I would guess that the expliciation effect would allow to extract from your brain more. I would however be pessimistic on how it affects your psyche structure and mental habits, both long term effects.A good harvest but poor growth soil.

How did you learn to think without verbal structure? That sounds very interesting and possibly useful.

I never had a goal of learning to think without verbal structure. I would just be thinking very hard and in long marathon sessions. Then I would find the smallest nuances and distinctinos matter, a lot like collding particles with gigatons of energy to find out that a mass with vanishing quantity seems to be missing.

I would find that I made some interference when pressed and I couldn't attribute it to any formal process. Search for the motivation for the alien thoguhts usual found a formal process that would be sympathetic to the end result. If it happened quickly enough I wouldhave just thought that I must have had thought taht thought wityh words as i can treat it afterwards as being equivalent to a verbal argument. However when this happened often enough I noticed that there was a delay or rather a small time that I didn't have any verbal representation but my thinking didn't seem to break down: I would still be confident that such an explanation would come forth but I could not be honest in beliefing that the representation would come/be first and the functionality second. It was as if the program was executing first and then later the source code would be written. In theory there is no snowball chance in hell for it to work like that but having empirical firsthand evidence that my brain didn't melt down or divide by zero, I knew I would need to hear the story the evidence was telling instead of the explanation I was used to give.

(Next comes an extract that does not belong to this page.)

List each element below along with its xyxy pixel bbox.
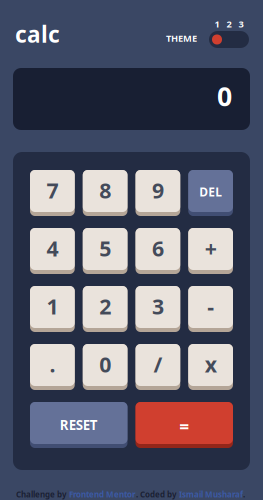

This behaviour was most apparent where multiple trains of thought could be given a sympathetic backing. If you do a math homework, the middle steps don't matter (or atleast should not). You can just omit the middle and pretnd they don't exist (the issue on which level of omission is appropriate). But when there are multiple valid options such as what TV channel to watch next what middle steps are triggered will "matter", a view where they get omitted would be probabilitistic. Having such a juncture point and treating your "middle steps" as a black box as correlating the outcome to external facttors can give clues what goes on in the black box. "I pick a channel" isn't one elementary action but "I pick a channel in the morning" and "I pick a channel when tired" will come two distinct but more well defined operations. And hold you have deduced that the alertness level seems to be a relevant factor in this process.

WhenI gathered this kind of correlation data on when a certain process when one way instead of another it became more essential to predicting on what kind sof thoughts were in my head. When I would be angry I would disagree. The content of the arguement I was disagreeing with didn't seem to be a relevant component like the tiredness in the channel switching. You could call this "bias" and try to fighht it but I was more interestyed in learnign what I do than trying to force it in to some "correct" flow. So I didn't distrub the object of study from its natural habitat too much.

Later on when I was familiar with these "contextdriven malfunction junctions" I started noticing correlations where the behaviour served me. When I was listening to a reputable speaker sometimes a tingling would appear. I later came to know it with the name "doubt". I didn't have whatever internal courage to come to mismatcing conclusions with a respected speaker. But at some level i was aware of this. And querying my brain on "what I belief about this issue" did not prompt my own reasoning to give it's input but only say waht the respectable speaker would say.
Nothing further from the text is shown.